Celebrating festivals from around the world is a wonderful way to introduce your children to the diversity of other cultures and religions. As festivals tend to be fun, family-centred events they’re the perfect way to involve your children. The Chinese New Year is being celebrated on February 14th 2010 and will mark the start of the Year of the Tiger.
1. As with most celebrations food plays a major part so why not cook up a Chinese meal and try using chopsticks. There are some recipes here that you might like. Or you could even try making your own fortune cookies and let the children write or draw the messages inside.
2. The traditional colour for the Chinese celebration is red so why not have a red day – wearing red clothes, eating red food, having a treasure hunt to find all your red toys and making a collage picture using lots of shades of red?
3. As it’s the year of the Tiger it would be fun to make tiger masks. We’ll be making one this week, so please come back and I’ll share how we made it.

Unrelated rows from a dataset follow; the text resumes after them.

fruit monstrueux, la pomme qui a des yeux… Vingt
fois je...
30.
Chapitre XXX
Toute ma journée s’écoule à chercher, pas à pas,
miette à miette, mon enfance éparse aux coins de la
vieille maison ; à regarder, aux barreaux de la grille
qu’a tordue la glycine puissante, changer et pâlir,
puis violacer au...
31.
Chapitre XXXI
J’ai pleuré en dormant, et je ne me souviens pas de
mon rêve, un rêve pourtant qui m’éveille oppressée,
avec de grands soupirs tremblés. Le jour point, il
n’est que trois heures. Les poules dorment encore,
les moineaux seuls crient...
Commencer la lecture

4. In the Chinese culture the number 8 is considered lucky – so how about playing some number games based on 8s? You could draw a hopscotch grid using chalks in the garden working up from 1 to 8. Or write the numbers 1 to 8 on squares of card to make targets, lie them out in a line and see if you can throw beanbags on to the targets. Anyone who lands on the number 8 could win a small prize.
5. Red envelopes containing gifts of money are very often given at New Year. You could use this idea at home by drawing or writing messages on card, putting them into red envelopes and then posting them off to friends and grandparents. My children love getting real letters through the post so your child might like to address an envelope to themselves and wait and see how long it takes the postman to deliver it.

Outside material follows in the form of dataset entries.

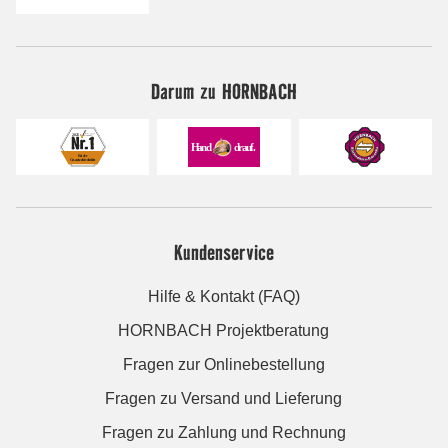
Darum zu HORNBACH
Kundenservice
Hilfe & Kontakt (FAQ)
HORNBACH Projektberatung
Fragen zur Onlinebestellung
Fragen zu Versand und Lieferung
Fragen zu Zahlung und Rechnung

6. Although it’s the year of the tiger, the dragon also makes an appearance at New Year to chase away any evil spirits. You can watch a New Year dragon dance, and your children could even try to do one themselves.
7. You can also introduce the idea that people speak different languages and write in different ways around the world. Can your kids try saying ‘Gung hei fat choi!’ which means Happy New Year! You can see samples of Chinese script here and here, and even do some translation here. Nurturestore in Chinese is 哺育商店 .
We’ve got some more New Year ideas coming this week including tiger masks and puppets, lantern making and a round up of Tiger books, so please pop back for a look – or use the Facebook fanpage or add Nurturestore to your reader for regular updates.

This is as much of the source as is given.